Feeding AI Agents: Unlocking Amazon, Google, and LLM Data with Scraper API Actors

Olivia Patel

Senior Cybersecurity Analyst

08-Jun-2026

Key Takeaways:

One HTTP request per actor. The Scrapeless Scraper API turns a target — an Amazon product, a Google search, an AI answer — into a single POST against a named scraper.* actor. No browser to drive, no parser to maintain.
Two endpoints, by actor family. Site and SERP actors (scraper.amazon, scraper.google.search, scraper.shopeev2) use POST /api/v1/scraper/request and return parsed JSON whose exact shape is actor-specific. The AI-answer actors (scraper.chatgpt, scraper.gemini, scraper.copilot, scraper.grok, scraper.perplexity, scraper.aimode) use POST /api/v2/scraper/execute and return a { status, task_id, task_result } envelope.
One auth header everywhere. Every call carries x-api-token: <your key>. One account key covers every actor.
Structured output, not raw HTML. Site actors return parsed structured JSON — scraper.amazon includes both a parsed result and the rendered html, while scraper.google.search returns the SERP fields at the top level — and the v2 actors return the answer body plus citations and links as JSON fields.
Async when a render is slow. Some site actors return a taskId; submit, then poll GET /api/v1/scraper/result/{taskId} until the payload is ready.
Free to start. New Scrapeless accounts include free Scraper API credits — sign up at app.scrapeless.com.

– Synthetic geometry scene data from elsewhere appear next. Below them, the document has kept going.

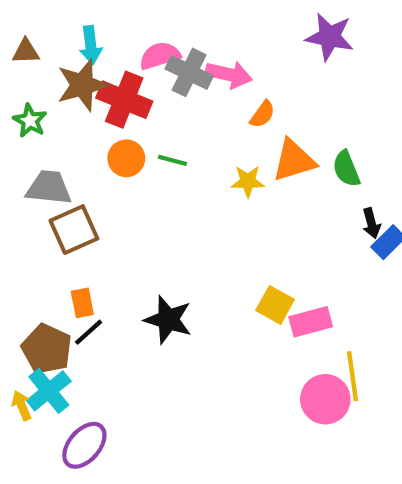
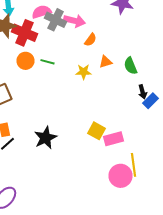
orange triangle: (294, 160) -> (106, 62), size x0.6
black star: (168, 320) -> (46, 138), turned 30

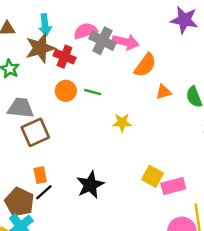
red cross: (24, 33) -> (65, 57), size x0.7
orange semicircle: (90, 40) -> (145, 65), size x1.5
yellow star: (84, 72) -> (122, 123), moved

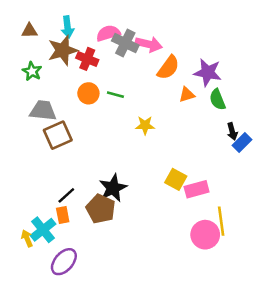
purple star: (184, 20) -> (208, 72), moved
orange rectangle: (40, 175) -> (63, 215), moved
brown pentagon: (19, 202) -> (101, 209), moved

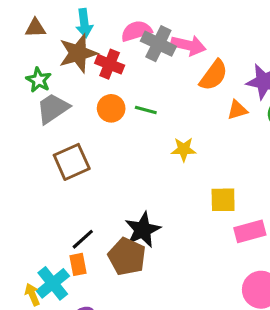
gray trapezoid: (43, 111) -> (53, 108), moved, turned -40
yellow square: (176, 179) -> (223, 200), moved, turned -30

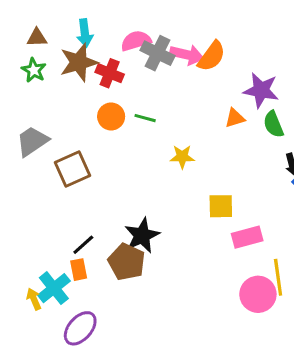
orange semicircle: (214, 75) -> (212, 56), moved
green star: (39, 80) -> (34, 70), moved
gray trapezoid: (53, 108) -> (32, 141), moved

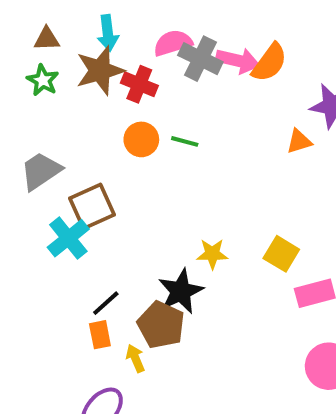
yellow star: (182, 157) -> (212, 254), moved
yellow square: (221, 206) -> (281, 254), turned 32
cyan cross: (54, 288) -> (68, 238), moved
yellow arrow: (34, 299) -> (135, 358), moved

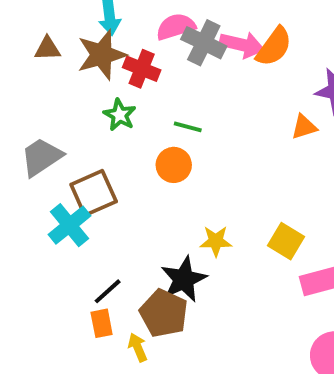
brown triangle: (47, 39) -> (47, 49), moved
green star: (43, 80) -> (120, 115), moved
orange circle: (141, 139) -> (174, 165), moved

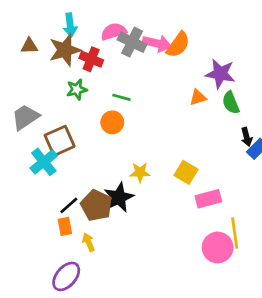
green star: (120, 115) -> (77, 89), turned 30
brown pentagon: (164, 313) -> (96, 205), moved

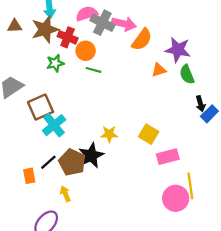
orange semicircle: (178, 45) -> (142, 40), moved
orange circle: (112, 122) -> (86, 51), moved
cyan cross: (44, 162) -> (54, 125), moved
orange rectangle: (65, 226) -> (29, 176), moved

Introduction: the actor model

A traditional scraper is three jobs glued together: get past the anti-bot layer, render the page, and parse the fields you want. The Scrapeless Scraper API collapses all three into one call. You name an actor — a pre-built extractor for a specific target — hand it an input, and get structured data back. Proxy rotation, rendering, and parsing run server-side.

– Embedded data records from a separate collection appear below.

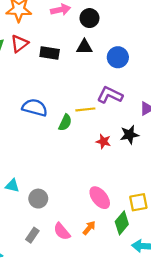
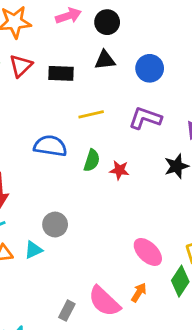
yellow line: (85, 109) -> (91, 114), moved
red star: (103, 141) -> (119, 170), moved
cyan triangle: (12, 186) -> (33, 250), turned -32
gray circle: (38, 199) -> (55, 225), moved
pink semicircle: (62, 231) -> (104, 301), size x1.4

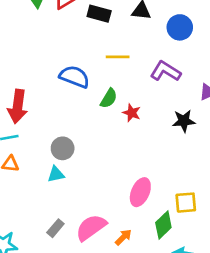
cyan triangle: (33, 250) -> (56, 174), moved
pink ellipse: (148, 252) -> (140, 192), turned 56
orange arrow: (139, 292) -> (123, 237), moved
pink semicircle: (104, 301) -> (91, 228), turned 88

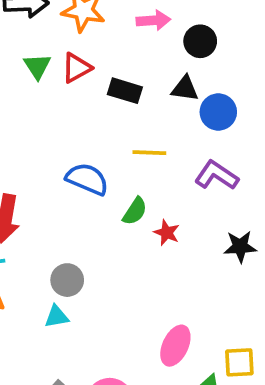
blue circle: (180, 27) -> (218, 112), moved

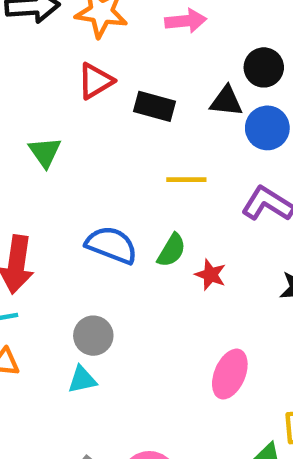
black circle: (200, 41) -> (264, 67), moved
green triangle: (37, 66) -> (45, 152), moved
blue semicircle: (87, 179) -> (111, 245), moved
pink ellipse: (175, 346) -> (230, 374), moved

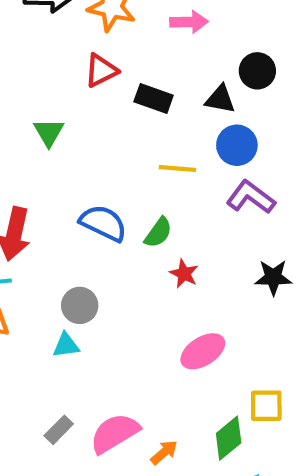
blue circle: (267, 128) -> (237, 145), moved
red star: (210, 275) -> (184, 274), moved
pink ellipse: (230, 374) -> (203, 351), turned 30

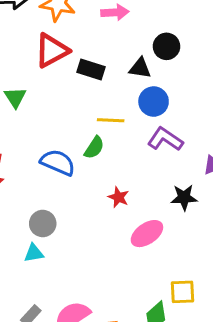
red triangle: (101, 71) -> (52, 51), size x1.4
green semicircle: (158, 233) -> (94, 148), moved
pink ellipse: (203, 351) -> (147, 234), moved

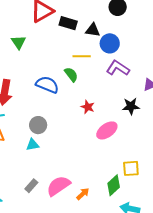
black triangle: (140, 68) -> (93, 30), moved
green semicircle: (94, 148) -> (71, 74), turned -70

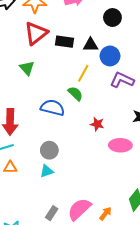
green triangle: (19, 42) -> (27, 68), moved
yellow line: (82, 56) -> (83, 73), turned -54
pink ellipse: (107, 130) -> (120, 145), turned 45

The actor catalog spans three groups: e-commerce (scraper.amazon, scraper.shopeev2), search (scraper.google.search), and AI answers (scraper.chatgpt, scraper.gemini, scraper.copilot, scraper.grok, scraper.perplexity, scraper.aimode). This guide covers authentication, the two request shapes, a worked example from each family, the async pattern, and the errors you will actually see.

What you can do with it

Pull structured product data — title, price, rating, availability, ASIN — from a marketplace URL in one request.
Read a search result page as JSON instead of scraping the SERP markup yourself.
Capture an AI answer with its citations — the exact text a model returned for a prompt, plus the sources it cited, for GEO and brand-visibility tracking.
Run it from anywhere — it is plain HTTP, so curl, Python requests, Node fetch, or any language with an HTTP client works unchanged.

Why the Scraper API

No browser, no parser to maintain. The actor renders and parses server-side; you receive fields, not a DOM to walk.
One key, one shape per family. A single x-api-token authenticates every actor, and each family returns a consistent envelope, so a client wrapper written once is reused across targets.
Residential egress and rendering are built in. The actor handles geo-routing and JavaScript rendering; you send the input and read the result.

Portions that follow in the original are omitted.